---------- PROVIDED INFORMATION ----------

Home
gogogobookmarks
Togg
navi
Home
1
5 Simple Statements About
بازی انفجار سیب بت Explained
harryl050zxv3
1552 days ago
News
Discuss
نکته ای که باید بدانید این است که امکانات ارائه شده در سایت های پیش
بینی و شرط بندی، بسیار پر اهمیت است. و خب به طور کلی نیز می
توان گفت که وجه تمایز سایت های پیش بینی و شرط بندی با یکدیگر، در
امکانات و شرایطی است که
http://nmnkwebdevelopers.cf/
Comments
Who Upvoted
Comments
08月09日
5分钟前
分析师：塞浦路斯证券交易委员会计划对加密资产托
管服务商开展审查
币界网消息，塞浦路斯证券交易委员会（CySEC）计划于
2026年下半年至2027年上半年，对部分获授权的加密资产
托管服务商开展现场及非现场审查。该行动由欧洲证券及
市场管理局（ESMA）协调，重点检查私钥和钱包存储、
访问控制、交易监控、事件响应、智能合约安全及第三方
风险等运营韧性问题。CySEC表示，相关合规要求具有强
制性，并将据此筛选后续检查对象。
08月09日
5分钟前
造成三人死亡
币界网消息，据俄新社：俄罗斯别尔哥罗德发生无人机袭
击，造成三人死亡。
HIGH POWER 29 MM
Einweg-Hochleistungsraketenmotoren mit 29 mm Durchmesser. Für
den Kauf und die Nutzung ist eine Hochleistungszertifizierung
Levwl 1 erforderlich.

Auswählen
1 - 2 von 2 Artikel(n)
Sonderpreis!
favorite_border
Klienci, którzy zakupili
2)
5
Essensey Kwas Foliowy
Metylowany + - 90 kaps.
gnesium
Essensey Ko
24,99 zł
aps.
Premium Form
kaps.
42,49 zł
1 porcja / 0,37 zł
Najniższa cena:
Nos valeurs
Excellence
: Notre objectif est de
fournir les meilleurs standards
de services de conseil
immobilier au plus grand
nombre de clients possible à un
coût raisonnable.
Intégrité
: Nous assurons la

----------

**PROBLEM DETAILS:** Exactly as they stand above, write out all the entries again.

**RESPONSE TO THIS TASK:**
Home
gogogobookmarks
Togg
navi
Home
1
5 Simple Statements About
بازی انفجار سیب بت Explained
harryl050zxv3
1552 days ago
News
Discuss
نکته ای که باید بدانید این است که امکانات ارائه شده در سایت های پیش
بینی و شرط بندی، بسیار پر اهمیت است. و خب به طور کلی نیز می
توان گفت که وجه تمایز سایت های پیش بینی و شرط بندی با یکدیگر، در
امکانات و شرایطی است که
http://nmnkwebdevelopers.cf/
Comments
Who Upvoted
Comments
08月09日
5分钟前
分析师：塞浦路斯证券交易委员会计划对加密资产托
管服务商开展审查
币界网消息，塞浦路斯证券交易委员会（CySEC）计划于
2026年下半年至2027年上半年，对部分获授权的加密资产
托管服务商开展现场及非现场审查。该行动由欧洲证券及
市场管理局（ESMA）协调，重点检查私钥和钱包存储、
访问控制、交易监控、事件响应、智能合约安全及第三方
风险等运营韧性问题。CySEC表示，相关合规要求具有强
制性，并将据此筛选后续检查对象。
08月09日
5分钟前
造成三人死亡
币界网消息，据俄新社：俄罗斯别尔哥罗德发生无人机袭
击，造成三人死亡。
HIGH POWER 29 MM
Einweg-Hochleistungsraketenmotoren mit 29 mm Durchmesser. Für
den Kauf und die Nutzung ist eine Hochleistungszertifizierung
Levwl 1 erforderlich.

Auswählen
1 - 2 von 2 Artikel(n)
Sonderpreis!
favorite_border
Klienci, którzy zakupili
2)
5
Essensey Kwas Foliowy
Metylowany + - 90 kaps.
gnesium
Essensey Ko
24,99 zł
aps.
Premium Form
kaps.
42,49 zł
1 porcja / 0,37 zł
Najniższa cena:
Nos valeurs
Excellence
: Notre objectif est de
fournir les meilleurs standards
de services de conseil
immobilier au plus grand
nombre de clients possible à un
coût raisonnable.
Intégrité
: Nous assurons la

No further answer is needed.